ACTIVITIES AFTER TELLING
Jumble 1: Type out key sentences on separate paper. Jumble up sheets. Students order correctly.
Jumble 2: Mix two stories via jumbled sentences. Groups sort and order; tell either story.
Display a series of key pictures. Class observe then close their eyes. You remove a picture. Kids open eyes. Which one? What part of the story is it? As you gradually remove all the pictures, the class tells all the story!
Make a map of the story – good for any tale with a journey.
Make a story circle. Start telling the story - toss a ball to one kid who continues until they toss the ball to someone else.
Describing People: brainstorm words to describe characters' emotional qualities (eg loyal, hardworking, brave, generous, deceitful) Which words fit the characters in this story?
Act out the story as you narrate it. Divide class into groups for different parts of the story. Kids & objects in room can be part of the story (eg cupboard = the mountain) This is often boisterous and great fun (a good contrast to the intensive listening of 1st telling) You will need to change your telling to make it more active (‘the trees tried to catch the wicked Queen as she passed between them.) Let class help decide the roles required - this provides a check on their level of understanding.
Charades: mime a sentence from the story.
Kids each write 3 sentences describing three key moments in the story. Cf with their neighbour.
Look at one character through key moments in the story. How did the woman feel when:
She put the gingerbread man in the oven? When he ran away?
When he wouldn’t stop? When he started talking to Mr Fox?
When fox ate him? When she made her next gingerbread man?
Conjecture about what’s not explained : Why did the Gingerbread man run away?
Discuss values / choices made by the characters: Was the Pied piper right to take revenge on the children? What could he have done instead?
Write a letter, complaint, proposal from one character to another.
Draw a book cover; or Wanted poster; or Design a Certificate;
Write a journal or A Day In The Life of a character (eg Big Bad Wolf's Diary)

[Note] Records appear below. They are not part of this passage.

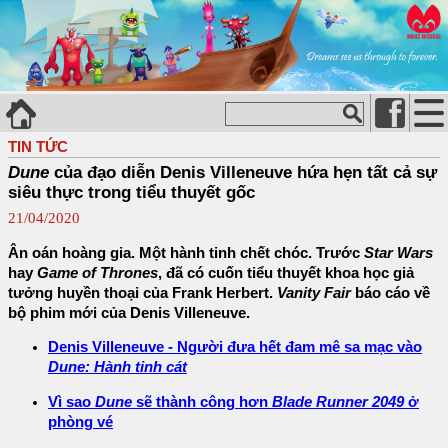
TIN TỨC
Dune
của đạo diễn Denis Villeneuve hứa hẹn tất cả sự
siêu thực trong tiểu thuyết gốc
21/04/2020
Ân oán hoàng gia. Một hành tinh chết chóc. Trước
Star Wars
hay
Game of Thrones
, đã có cuốn tiểu thuyết khoa học giả
tưởng huyền thoại của Frank Herbert.
Vanity Fair
báo cáo về
bộ phim mới của Denis Villeneuve.
Denis Villeneuve - Người đưa hết đam mê sa mạc vào
Dune: Hành tinh cát
Vì sao
Dune
sẽ thành công hơn
Blade Runner 2049
ở
phòng vé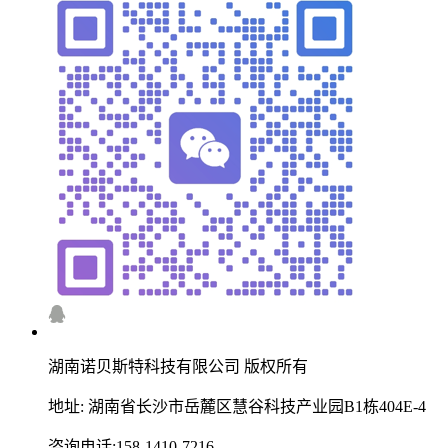
湖南诺贝斯特科技有限公司 版权所有
地址: 湖南省长沙市岳麓区慧谷科技产业园B1栋404E-4
咨询电话:158-1410-7216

Write a dialogue between two objects in the story - eg the poisoned apple and the basket.
Continue the story: what happened to the boy/the village after he cried wolf once too often?

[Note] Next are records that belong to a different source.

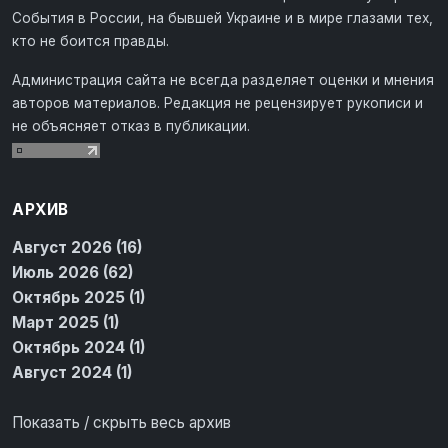
События в России, на бывшей Украине и в мире глазами тех,
кто не боится правды.
Администрация сайта не всегда разделяет оценки и мнения
авторов материалов. Редакция не рецензирует рукописи и
не объясняет отказ в публикации.
АРХИВ
Август 2026 (16)
Июль 2026 (62)
Октябрь 2025 (1)
Март 2025 (1)
Октябрь 2024 (1)
Август 2024 (1)
Показать / скрыть весь архив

Make up a story/poem out of one incident in the story
Invent new stories about two characters from different stories: eg Goldilocks and Robin Hood go on a picnic. What food? What happens?
In Conversation #1: Let the kids interview you as a character in the story (eg as Big Bad Wolf) ie hot-seating
In Conversation #2: Divide class into groups. Each grp is a character. Answer questions such as: Who am l? What did I do? How did I feel when...? Who did l meet? What am l like?
Story Scrabble: class copies a sentence from the story. Class write words (from the story!) around it as in Scrabble.